O Pentágono avaliou em primeiro lugar que o teste era de um míssil balístico de alcance intermediário, contra um míssil balístico intercontinental. Mas, após uma análise posterior, foi considerado um ICBM.

"Considerou-se que cruzamos em nossa estimativa de alcance do que é essencialmente um número arbitrário, mas o que a convenção sobre a diferença entre um IRBM e um ICBM é de 5.500 quilômetros, e após a avaliação foi julgado que era provável que fosse capaz de ultrapassar 5.500 quilômetros, o que, portanto, torna um ICBM ", disse Davis.

Ele disse que o Pentágono ainda estava avaliando se o veículo de reentrada do míssil, que poderia potencialmente carregar uma carga nuclear, sobreviveu à reentrada.
O lançamento do teste desencadeou uma onda de atividades militares e diplomáticas pela administração do Trump.
Os militares dos EUA e da Coréia do Sul, logo após o lançamento, dispararam mísseis de superfície para superfície em um exercício conjunto de fogo vivo, como uma demonstração de força para a Coréia do Norte.
A embaixadora americana nas Nações Unidas Nikki Haley solicitou uma reunião de emergência do Conselho de Segurança da ONU na quarta-feira, anunciando que os EUA nos próximos dias apresentariam uma nova resolução contra a Coréia do Norte.
Trump espera reunir-se com o presidente chinês Xi Jinping na cúpula econômica do G20 que acontece neste fim de semana em Hamburgo, na Alemanha, onde provavelmente irá discutir o que Pequim pode fazer para pressionar seu aliado desonesto.
A secretária de imprensa da Casa Branca, Sarah Sanders, recusou-se a visualizar exatamente quais os próximos passos que os EUA poderiam ter.
"Nós somos bastante consistentes que nunca vamos transmitir os próximos passos, mas não tenho mais nada disso agora", disse Sanders.
O Pentágono, entretanto, disse que tinha confiança em suas capacidades de defesa de mísseis balísticos, chamando o teste ICBM de "ameaça limitada" aos EUA
"Nós ainda não vimos uma série de coisas que indicariam uma ameaça completa, ou seja, eles demonstraram a capacidade de acasalar uma ogiva nuclear para o míssil? Eles realizaram a reentrada de uma maneira que seria empregada táctica? ", Disse Davis.
"Esta foi uma trajetória muito alta para alcançar o alcance que eles queriam, mas não tinha a faixa lateral, que é um tipo diferente de reentrada. Então, ainda não vimos esse tipo de coisas, mas claramente eles estão trabalhando nisso, claramente eles procuram fazê-lo, este é um programa agressivo de pesquisa e desenvolvimento de sua parte ", acrescentou.

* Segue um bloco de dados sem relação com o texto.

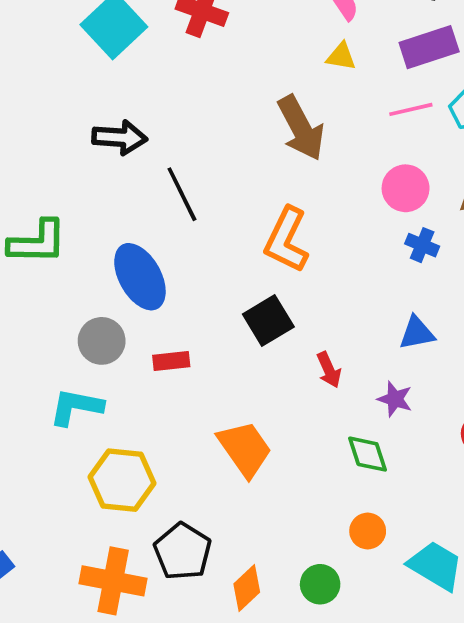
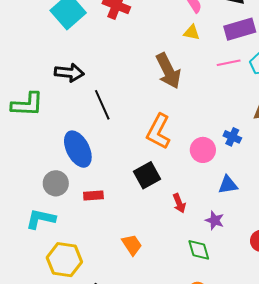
pink circle: (406, 188) -> (203, 150), moved
green L-shape: (37, 242) -> (27, 104), moved
orange trapezoid: (245, 449) -> (132, 245), size x0.7

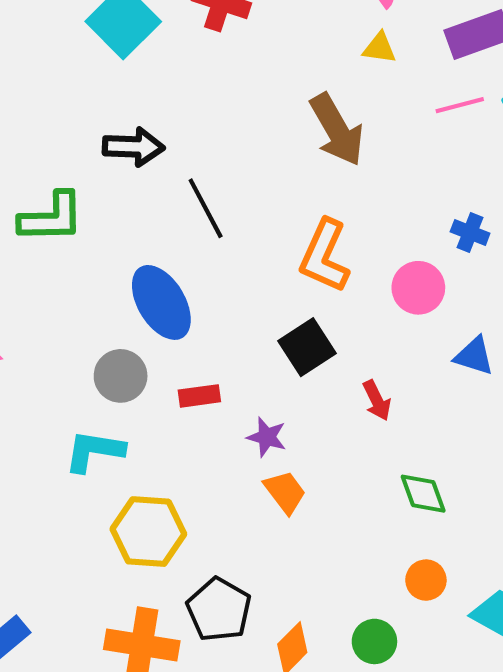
blue cross: (232, 137) -> (470, 232), moved
blue triangle: (228, 185) -> (474, 356), turned 30
purple star: (215, 220) -> (267, 437), moved

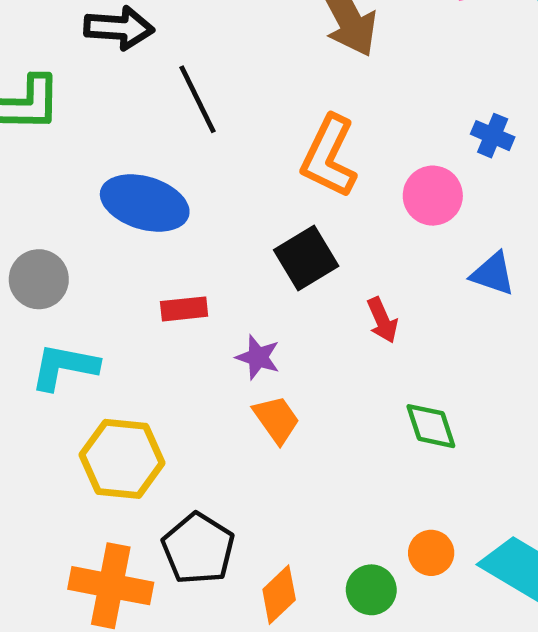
blue ellipse: (161, 302) -> (145, 203), turned -44
gray circle: (121, 376) -> (39, 279), moved
orange circle: (426, 580) -> (431, 553), moved

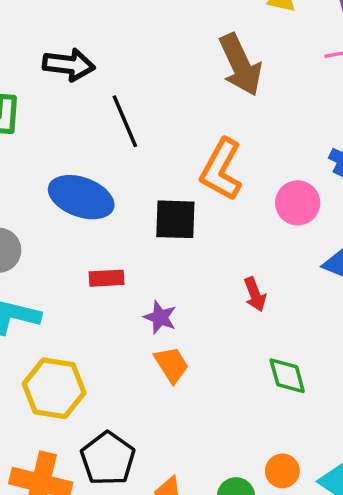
black square: (306, 258) -> (175, 219), moved, turned 30

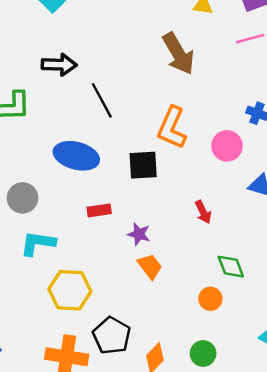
orange circle: (282, 471) -> (210, 299), moved

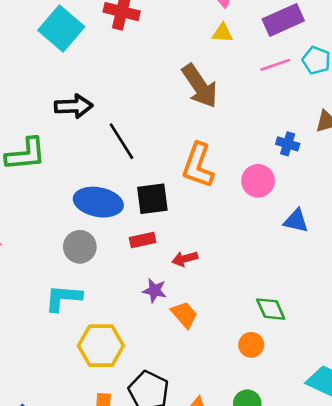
black square: (143, 165) -> (152, 199), moved
gray circle: (23, 198) -> (80, 247), moved
red rectangle: (99, 210) -> (143, 240), moved
red arrow: (203, 212) -> (185, 259), moved, turned 105
purple star: (139, 234) -> (155, 291), moved

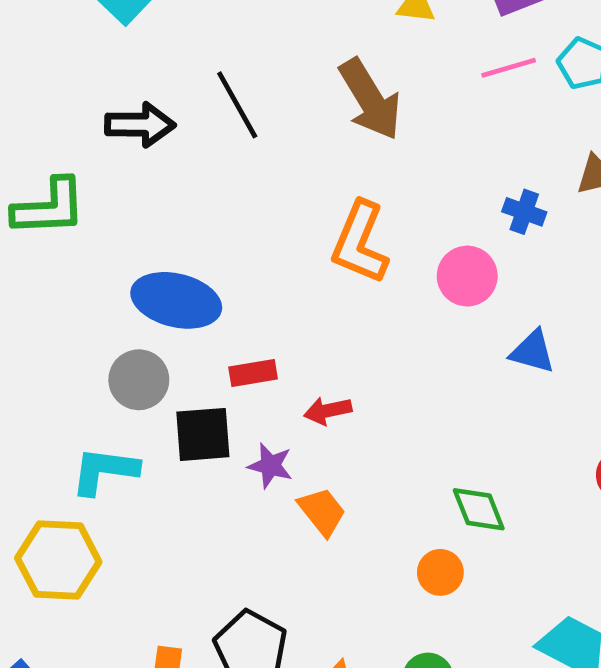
black line: (121, 141) -> (237, 105), moved
black square: (152, 199) -> (203, 434), moved
yellow hexagon: (101, 346) -> (58, 560), moved

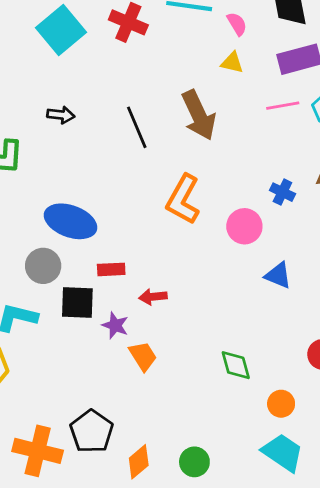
black line: (237, 105) -> (137, 127), moved
black arrow: (140, 125) -> (61, 115), size x0.7
orange circle: (440, 572) -> (281, 404), moved

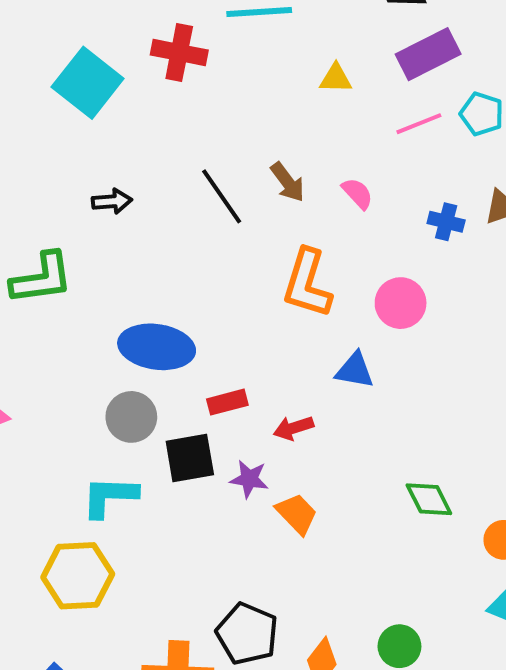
pink semicircle: (237, 24) -> (357, 193), moved
brown arrow: (199, 115) -> (288, 182), moved, size x0.6
blue cross: (282, 192) -> (446, 222), moved
blue triangle: (278, 275) -> (355, 370), moved

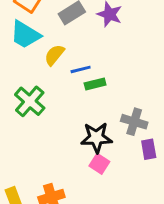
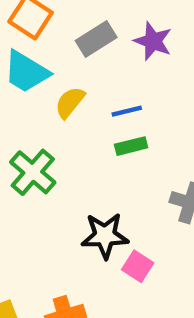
blue line: (81, 69) -> (127, 111), moved
black star: (96, 138) -> (105, 236), moved

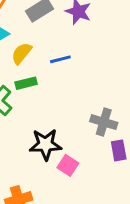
green rectangle: (131, 146) -> (26, 83), moved

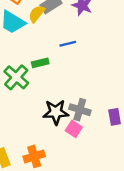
yellow semicircle: (22, 53) -> (37, 14), moved
gray cross: (104, 122) -> (80, 110), moved

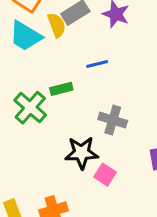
yellow semicircle: (37, 14) -> (57, 25), turned 120
gray cross: (80, 110) -> (113, 120), moved

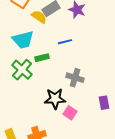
yellow semicircle: (57, 25) -> (39, 17), turned -35
cyan trapezoid: (26, 36) -> (23, 40), moved, turned -45

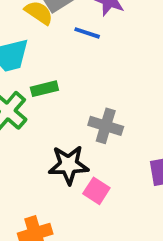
blue line: (65, 42) -> (87, 33), moved, turned 32

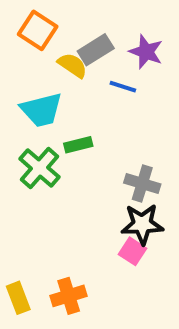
black star: (69, 165) -> (142, 224), moved

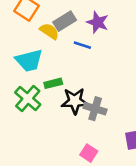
black star: (142, 224) -> (75, 101), moved

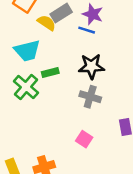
blue line: (82, 45) -> (87, 30), moved
black star: (75, 101) -> (91, 66), moved

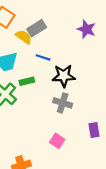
purple star: (93, 14) -> (86, 29), moved
blue line: (87, 30) -> (43, 57), moved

Davis apontou para o último teste do sistema de defesa no meio do solo (GMD), em que os EUA derrubaram um alvo ICBM sobre o Oceano Pacífico. Os críticos disseram que o teste não é realista.
"Então, isso já foi feito antes. É algo em que encontramos resultados mistos, mas também temos capacidade para atirar em mais de um interceptor, como você sabe ", disse ele.
"Nós temos confiança em nossa capacidade de defender contra a ameaça limitada, a ameaça nascente que está lá", disse ele.